He also highlighted that locally produced goods were 30-40% cheaper than imported alternatives. In the two-wheeler segment alone, more than 90% of parts are now produced locally, according to Akhtar.
“Given Pakistan’s vulnerability to climate change, the EV policy will significantly contribute to achieving global carbon reduction targets.”
The policy is expected to yield savings of approximately Rs800 billion over the next 24-25 years through reduced fuel imports, the use of cheap electricity, and revenue from carbon credits.
“Charging vehicles with electricity will also reduce capacity payments from Rs174 billion to Rs105 billion, and carbon credits could generate around Rs15 billion in revenue.”
The country’s total energy demand for EVs over the next five years is projected at 126 terawatt-hours, which could be met using the existing surplus in the national grid, he said.
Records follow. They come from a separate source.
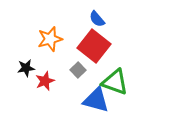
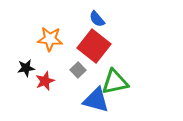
orange star: rotated 20 degrees clockwise
green triangle: rotated 32 degrees counterclockwise
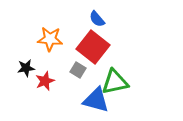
red square: moved 1 px left, 1 px down
gray square: rotated 14 degrees counterclockwise
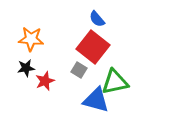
orange star: moved 19 px left
gray square: moved 1 px right
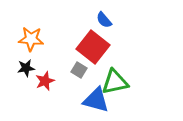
blue semicircle: moved 7 px right, 1 px down
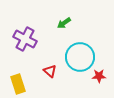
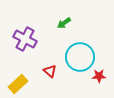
yellow rectangle: rotated 66 degrees clockwise
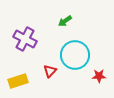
green arrow: moved 1 px right, 2 px up
cyan circle: moved 5 px left, 2 px up
red triangle: rotated 32 degrees clockwise
yellow rectangle: moved 3 px up; rotated 24 degrees clockwise
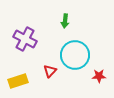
green arrow: rotated 48 degrees counterclockwise
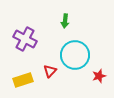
red star: rotated 16 degrees counterclockwise
yellow rectangle: moved 5 px right, 1 px up
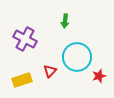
cyan circle: moved 2 px right, 2 px down
yellow rectangle: moved 1 px left
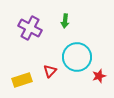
purple cross: moved 5 px right, 11 px up
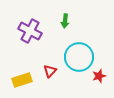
purple cross: moved 3 px down
cyan circle: moved 2 px right
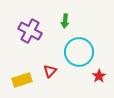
cyan circle: moved 5 px up
red star: rotated 16 degrees counterclockwise
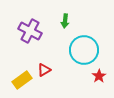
cyan circle: moved 5 px right, 2 px up
red triangle: moved 6 px left, 1 px up; rotated 16 degrees clockwise
yellow rectangle: rotated 18 degrees counterclockwise
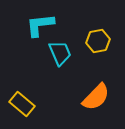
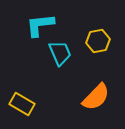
yellow rectangle: rotated 10 degrees counterclockwise
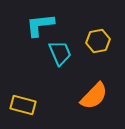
orange semicircle: moved 2 px left, 1 px up
yellow rectangle: moved 1 px right, 1 px down; rotated 15 degrees counterclockwise
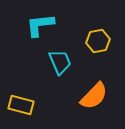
cyan trapezoid: moved 9 px down
yellow rectangle: moved 2 px left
An electric rickshaw or bike user is expected to recover their initial investment within 1 year and 10 months due to the low cost of charging compared to petrol.
For instance, if the additional cost of an electric bike is Rs150,000, “this can be recouped within less than two years through fuel savings”.
Akhtar concluded by saying that the government had also provided exemptions on customs duties and sales tax on EV parts to support the local industry.
“This policy should be embraced wholeheartedly by Pakistan, as it is a game-changer for our economy, environment, and industrial landscape.”